YOUR OBJECTIVE:
Copy word for word, please, the lines of the entries below running from the one containing "Mixing materials—like combining" to the one containing "coverage can be confirmed.", both ends included.

PROVIDED RECORDS:
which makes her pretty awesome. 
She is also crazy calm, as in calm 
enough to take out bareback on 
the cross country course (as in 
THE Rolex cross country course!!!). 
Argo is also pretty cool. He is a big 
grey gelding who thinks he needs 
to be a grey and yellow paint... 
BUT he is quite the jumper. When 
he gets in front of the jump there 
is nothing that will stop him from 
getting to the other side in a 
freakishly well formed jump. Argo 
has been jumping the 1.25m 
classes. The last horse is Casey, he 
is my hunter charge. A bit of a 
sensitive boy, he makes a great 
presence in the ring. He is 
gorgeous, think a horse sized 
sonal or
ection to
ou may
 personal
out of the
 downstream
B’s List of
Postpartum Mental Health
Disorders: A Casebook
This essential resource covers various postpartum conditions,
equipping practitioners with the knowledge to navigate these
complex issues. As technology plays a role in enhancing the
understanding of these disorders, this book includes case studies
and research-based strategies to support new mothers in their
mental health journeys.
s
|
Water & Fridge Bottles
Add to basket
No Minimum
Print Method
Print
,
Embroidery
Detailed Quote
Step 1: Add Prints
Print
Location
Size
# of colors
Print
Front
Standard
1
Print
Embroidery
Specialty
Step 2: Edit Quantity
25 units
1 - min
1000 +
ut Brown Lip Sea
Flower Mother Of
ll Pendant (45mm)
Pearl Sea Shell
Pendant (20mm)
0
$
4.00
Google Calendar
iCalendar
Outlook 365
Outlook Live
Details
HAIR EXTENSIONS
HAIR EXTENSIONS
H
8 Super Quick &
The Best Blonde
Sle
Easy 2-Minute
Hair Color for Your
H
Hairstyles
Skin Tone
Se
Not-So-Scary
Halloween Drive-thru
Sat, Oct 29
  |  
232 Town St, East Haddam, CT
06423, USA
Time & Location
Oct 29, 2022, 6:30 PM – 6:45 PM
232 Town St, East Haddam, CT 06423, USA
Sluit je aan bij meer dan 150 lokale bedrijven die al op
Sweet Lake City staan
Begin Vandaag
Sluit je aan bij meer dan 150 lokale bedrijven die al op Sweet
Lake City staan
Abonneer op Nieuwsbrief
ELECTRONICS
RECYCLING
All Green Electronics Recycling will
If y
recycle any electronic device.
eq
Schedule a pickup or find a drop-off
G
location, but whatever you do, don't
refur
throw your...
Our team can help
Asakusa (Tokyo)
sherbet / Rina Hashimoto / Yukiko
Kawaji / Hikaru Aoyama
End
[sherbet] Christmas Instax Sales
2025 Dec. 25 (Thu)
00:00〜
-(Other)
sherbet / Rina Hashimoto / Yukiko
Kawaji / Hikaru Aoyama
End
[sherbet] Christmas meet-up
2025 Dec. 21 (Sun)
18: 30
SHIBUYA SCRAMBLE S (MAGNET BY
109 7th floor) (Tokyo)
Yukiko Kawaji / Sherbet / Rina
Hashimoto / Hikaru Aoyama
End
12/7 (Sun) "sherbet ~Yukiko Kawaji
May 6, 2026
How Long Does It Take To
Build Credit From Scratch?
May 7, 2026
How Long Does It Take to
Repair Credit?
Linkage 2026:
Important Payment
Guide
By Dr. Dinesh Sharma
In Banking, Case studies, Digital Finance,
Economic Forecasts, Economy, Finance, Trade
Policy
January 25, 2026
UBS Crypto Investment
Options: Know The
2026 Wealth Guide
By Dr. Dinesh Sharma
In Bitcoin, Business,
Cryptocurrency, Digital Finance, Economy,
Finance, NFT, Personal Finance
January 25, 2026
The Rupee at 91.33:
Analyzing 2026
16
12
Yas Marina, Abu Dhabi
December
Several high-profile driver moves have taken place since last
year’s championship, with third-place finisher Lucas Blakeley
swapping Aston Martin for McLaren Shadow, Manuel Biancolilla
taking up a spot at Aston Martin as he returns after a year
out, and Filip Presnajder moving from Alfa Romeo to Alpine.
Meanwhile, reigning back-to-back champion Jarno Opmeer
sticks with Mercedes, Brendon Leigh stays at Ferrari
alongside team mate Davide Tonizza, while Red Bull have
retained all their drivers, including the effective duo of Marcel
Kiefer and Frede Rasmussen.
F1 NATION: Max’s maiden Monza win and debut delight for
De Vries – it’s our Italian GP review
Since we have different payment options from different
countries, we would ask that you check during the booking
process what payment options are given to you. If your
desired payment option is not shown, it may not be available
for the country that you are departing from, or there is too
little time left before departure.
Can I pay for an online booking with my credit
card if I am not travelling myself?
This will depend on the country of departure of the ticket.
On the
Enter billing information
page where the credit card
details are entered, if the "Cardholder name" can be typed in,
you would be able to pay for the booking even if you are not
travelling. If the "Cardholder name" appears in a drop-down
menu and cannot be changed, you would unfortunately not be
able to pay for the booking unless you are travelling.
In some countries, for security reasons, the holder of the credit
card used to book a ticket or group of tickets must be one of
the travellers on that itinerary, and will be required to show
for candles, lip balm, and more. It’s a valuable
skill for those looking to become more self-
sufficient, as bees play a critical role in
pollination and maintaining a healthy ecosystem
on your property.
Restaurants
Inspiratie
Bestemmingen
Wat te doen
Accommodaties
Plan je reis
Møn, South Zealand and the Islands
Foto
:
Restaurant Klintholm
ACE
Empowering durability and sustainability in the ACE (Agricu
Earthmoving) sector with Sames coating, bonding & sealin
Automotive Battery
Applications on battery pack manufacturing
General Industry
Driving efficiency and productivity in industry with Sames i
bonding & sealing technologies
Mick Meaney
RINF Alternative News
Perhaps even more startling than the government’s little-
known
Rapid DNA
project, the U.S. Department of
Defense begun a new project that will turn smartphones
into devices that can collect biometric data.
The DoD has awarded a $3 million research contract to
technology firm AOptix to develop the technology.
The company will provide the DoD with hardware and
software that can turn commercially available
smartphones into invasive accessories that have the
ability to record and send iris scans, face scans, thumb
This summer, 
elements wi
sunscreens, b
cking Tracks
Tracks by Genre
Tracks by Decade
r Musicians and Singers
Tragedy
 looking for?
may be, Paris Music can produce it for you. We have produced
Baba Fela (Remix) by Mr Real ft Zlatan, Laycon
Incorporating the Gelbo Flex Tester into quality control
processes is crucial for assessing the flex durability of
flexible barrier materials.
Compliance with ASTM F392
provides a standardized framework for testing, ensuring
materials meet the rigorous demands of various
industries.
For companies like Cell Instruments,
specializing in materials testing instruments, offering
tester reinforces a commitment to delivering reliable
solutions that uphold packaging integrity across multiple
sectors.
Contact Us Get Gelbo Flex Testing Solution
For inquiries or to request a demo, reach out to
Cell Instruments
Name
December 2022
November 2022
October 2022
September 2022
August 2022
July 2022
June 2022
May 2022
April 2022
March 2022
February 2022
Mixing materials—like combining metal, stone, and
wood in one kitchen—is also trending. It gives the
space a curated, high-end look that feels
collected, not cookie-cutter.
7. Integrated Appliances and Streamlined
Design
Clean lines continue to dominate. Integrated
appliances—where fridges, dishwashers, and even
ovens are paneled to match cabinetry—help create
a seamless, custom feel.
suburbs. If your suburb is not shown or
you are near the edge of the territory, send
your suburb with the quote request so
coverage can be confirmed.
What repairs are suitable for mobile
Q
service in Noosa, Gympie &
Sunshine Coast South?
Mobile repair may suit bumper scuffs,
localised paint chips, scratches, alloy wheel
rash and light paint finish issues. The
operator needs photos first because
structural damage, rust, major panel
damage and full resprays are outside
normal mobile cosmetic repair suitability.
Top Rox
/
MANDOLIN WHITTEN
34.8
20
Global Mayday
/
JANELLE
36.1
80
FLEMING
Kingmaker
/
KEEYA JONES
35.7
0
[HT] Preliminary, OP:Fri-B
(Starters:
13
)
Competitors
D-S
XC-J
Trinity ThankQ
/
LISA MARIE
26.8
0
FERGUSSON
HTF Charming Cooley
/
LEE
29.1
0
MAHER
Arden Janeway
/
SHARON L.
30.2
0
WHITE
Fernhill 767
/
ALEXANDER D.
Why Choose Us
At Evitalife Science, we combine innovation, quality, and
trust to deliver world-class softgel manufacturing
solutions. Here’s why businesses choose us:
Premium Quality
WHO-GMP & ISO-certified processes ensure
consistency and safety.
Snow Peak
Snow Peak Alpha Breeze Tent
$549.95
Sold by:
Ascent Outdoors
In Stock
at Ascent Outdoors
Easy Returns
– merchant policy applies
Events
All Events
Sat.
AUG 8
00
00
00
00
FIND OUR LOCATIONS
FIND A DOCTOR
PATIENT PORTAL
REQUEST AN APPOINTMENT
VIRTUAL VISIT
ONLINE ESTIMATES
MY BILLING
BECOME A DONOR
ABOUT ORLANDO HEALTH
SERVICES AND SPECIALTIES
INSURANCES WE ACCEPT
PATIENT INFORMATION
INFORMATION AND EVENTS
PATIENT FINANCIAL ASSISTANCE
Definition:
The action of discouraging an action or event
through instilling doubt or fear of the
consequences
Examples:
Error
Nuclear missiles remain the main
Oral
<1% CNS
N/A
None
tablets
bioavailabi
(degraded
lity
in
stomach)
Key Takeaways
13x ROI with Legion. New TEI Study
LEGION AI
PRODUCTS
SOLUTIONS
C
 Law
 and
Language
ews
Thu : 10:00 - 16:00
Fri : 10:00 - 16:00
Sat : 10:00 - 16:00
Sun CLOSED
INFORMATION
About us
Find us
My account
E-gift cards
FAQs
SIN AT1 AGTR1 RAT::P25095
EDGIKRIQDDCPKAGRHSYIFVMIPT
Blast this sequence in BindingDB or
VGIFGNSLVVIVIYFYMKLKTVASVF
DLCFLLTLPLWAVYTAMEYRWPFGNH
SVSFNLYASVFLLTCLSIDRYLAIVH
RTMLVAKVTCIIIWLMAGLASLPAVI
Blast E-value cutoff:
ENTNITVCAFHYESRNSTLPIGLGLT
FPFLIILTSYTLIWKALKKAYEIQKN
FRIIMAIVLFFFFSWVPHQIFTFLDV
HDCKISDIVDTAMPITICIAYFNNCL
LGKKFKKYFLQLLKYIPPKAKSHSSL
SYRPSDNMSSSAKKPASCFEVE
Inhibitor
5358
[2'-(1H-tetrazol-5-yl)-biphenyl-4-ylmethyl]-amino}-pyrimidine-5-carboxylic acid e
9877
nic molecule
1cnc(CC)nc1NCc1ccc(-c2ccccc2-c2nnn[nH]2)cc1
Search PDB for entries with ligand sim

THE ANSWER:
Mixing materials—like combining metal, stone, and
wood in one kitchen—is also trending. It gives the
space a curated, high-end look that feels
collected, not cookie-cutter.
7. Integrated Appliances and Streamlined
Design
Clean lines continue to dominate. Integrated
appliances—where fridges, dishwashers, and even
ovens are paneled to match cabinetry—help create
a seamless, custom feel.
suburbs. If your suburb is not shown or
you are near the edge of the territory, send
your suburb with the quote request so
coverage can be confirmed.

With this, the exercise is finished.